Here’s an automation I obtained from ActiveCampaign’s library of automations, which I utilize to inform which contacts aren’t engaging with my emails. When a contact subscribes, this automation includes a “0 days” tag. As time passes, it includes brand-new tags for 7 days, 1 month, 60 days, etc Each time they open an e-mail, a different automation eliminates them from this automation, eliminates all of those tags, and starts this automation over once again.

This automation can be frustrating initially, and this is one of those cases where I want ActiveCampaign had a more out-of-the-box solution. But, since you can do anything with ActiveCampaign, sometimes you have to develop things from scratch.
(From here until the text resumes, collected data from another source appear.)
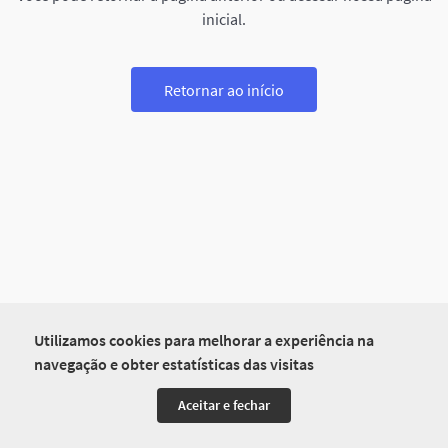
inicial.
Retornar ao início
Utilizamos cookies para melhorar a experiência na
navegação e obter estatísticas das visitas
Aceitar e fechar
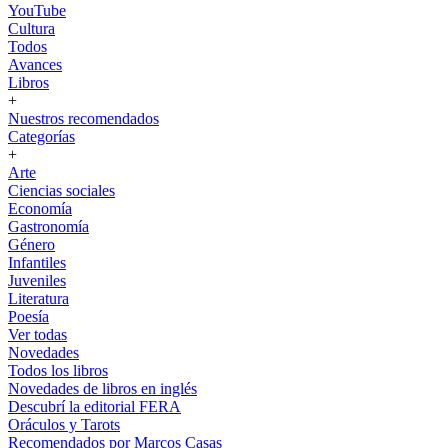
YouTube
Cultura
Todos
Avances
Libros
+
Nuestros recomendados
Categorías
+
Arte
Ciencias sociales
Economía
Gastronomía
Género
Infantiles
Juveniles
Literatura
Poesía
Ver todas
Novedades
Todos los libros
Novedades de libros en inglés
Descubrí la editorial FERA
Oráculos y Tarots
Recomendados por Marcos Casas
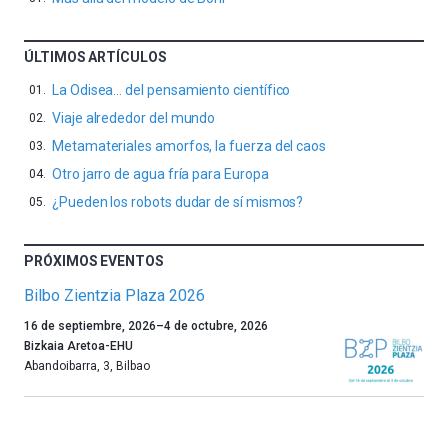
ÚLTIMOS ARTÍCULOS
La Odisea… del pensamiento científico
Viaje alrededor del mundo
Metamateriales amorfos, la fuerza del caos
Otro jarro de agua fría para Europa
¿Pueden los robots dudar de sí mismos?
PRÓXIMOS EVENTOS
Bilbo Zientzia Plaza 2026
Un
16 de septiembre, 2026
–
4 de octubre, 2026
año
Bizkaia Aretoa-EHU
más,
Abandoibarra, 3
,
Bilbao
Bilbao
dará
la
bienvenida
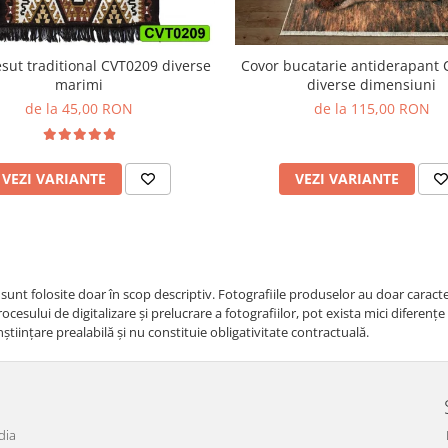
Covor bucatarie antiderapant
esut traditional CVT0209 diverse
diverse dimensiuni
marimi
de la 115,00 RON
de la 45,00 RON
VEZI VARIANTE
VEZI VARIANTE
i sunt folosite doar în scop descriptiv. Fotografiile produselor au doar caracte
cesului de digitalizare și prelucrare a fotografiilor, pot exista mici diferenț
nştiinţare prealabilă şi nu constituie obligativitate contractuală.
dia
ActiveCampaign has a choice to erase inactive customers, which I don’t recommend.

Some customers don’t have tracking switched on, so their opens aren’t taped. Others still want to be subscribed however have actually been busy. Here’s my reactivation series: I send one email asking if they still wish to be subscribed, and briefly discussing why I keep my e-mail list clean. In one week, I send them another e-mail (if they currently clicked the verification link in the previous email, they’ve currently been gotten rid of from the automation utilizing a separate automation) – Active Campaign Tour.

Active Campaign Tour

Active Campaign TourActive Campaign Tour

The automation then unsubscribes them. My e-mails also have a link to a type where they can enter their email address to let me know that they don’t have tracking enabled. This form includes a tag that I utilize to filter those contacts out. Active Campaign Tour. I used to include this tag when they clicked on a link, but when individuals don’t have tracking on, it makes those links not work so reliably! I just send out an easy “do you still want my emails?” verification.